This is something a British family experienced firsthand when Vikki Simpson of Newbury took her three-year-old daughter Leah to get her MMR booster. She was pleased that Leah didn’t cry when the shot was administered, but 15 minutes later, the girl stopped breathing and went limp.
Simpson said: “I went to put her down on the floor when she looked up at me with such fear in her eyes and said 'Mummy' in this desperate voice that chilled me to the bone."
She added: "I tried to pick her up again, but her body was like a dead weight, her head dropped to the floor and she wasn't responding at all. It was terrifying.”
Thankfully, they were still at the doctor’s office when this happened, and she was able to get help immediately. Her panicked mother watched as the color drained from Leah's face and her eyes rolled to the back of her head; her lips turned blue and her blood pressure and oxygen dropped.
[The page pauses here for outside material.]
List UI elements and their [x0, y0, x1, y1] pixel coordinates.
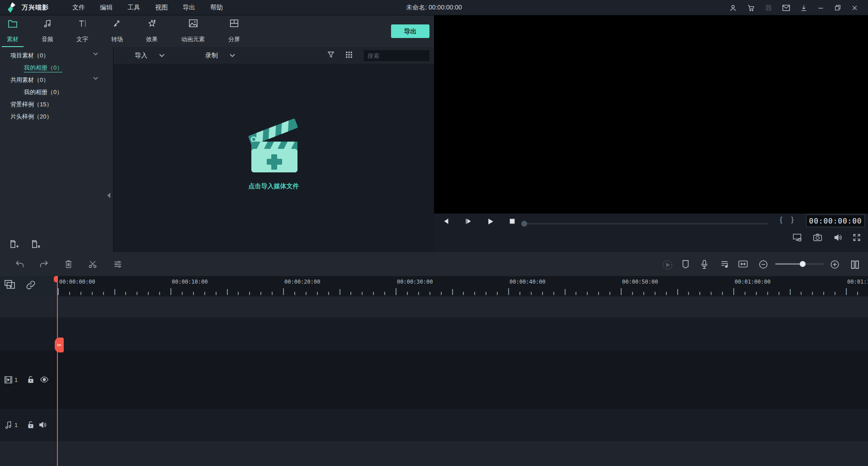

A shot of adrenaline turned the situation around, and then the doctor informed her that Leah had a negative reaction to her vaccine.
She was brought by ambulance to the hospital, and paramedics told her that this story could have ended far differently if her mom hadn’t still been at the pediatrician’s office chatting with the receptionist when the reaction set in.
Now, Simpson wants other parents to know that this can happen and wait at the office after getting a shot to make sure there’s not a reaction. The shot was actually Leah’s second MMR shot; she didn’t react to the first one, but the manufacturer had changed since then.
Surprisingly, Simpson still plans to move forward with future routine jabs, although she will have them done in a hospital environment in case something goes wrong.
Bad reactions to vaccines and prescription drugs are one of the top reasons parents bring their kids to the emergency room, according to researchers from the CDC. In a peer-reviewed investigation that was published in the Journal of the American Medical Association, researchers found that adverse vaccine reactions made up 17 percent of all adverse drug reactions bringing children aged 5 and under to the ER. Bad reactions to vaccines were the second most common negative drug reaction for kids in this age bracket behind antibiotics. For kids aged 6 to 19, adverse reactions to vaccines made up 3.4 percent of adverse drug reactions that resulted in ER visits, and they were the sixth most common adverse drug reaction in this age group.
Unfortunately, a lot of these cases never come to light because physicians and emergency departments often overlook the passive reporting system set up to track these events, the Vaccine Adverse Events Reporting System.
Dr. Cammy Benton, a North Carolina family physician, said: "Doctors are trained that common reactions are 'normal' rather than potentially pathological. But it's important to realize that some children cannot be safely vaccinated."
Although vaccines are dangerous for many reasons, some parents choose to move forward and get the recommended jabs anyway. More doctors need to warn these parents about the possibility of a negative reaction and encourage them to stay at the doctor's office afterward to monitor for reactions.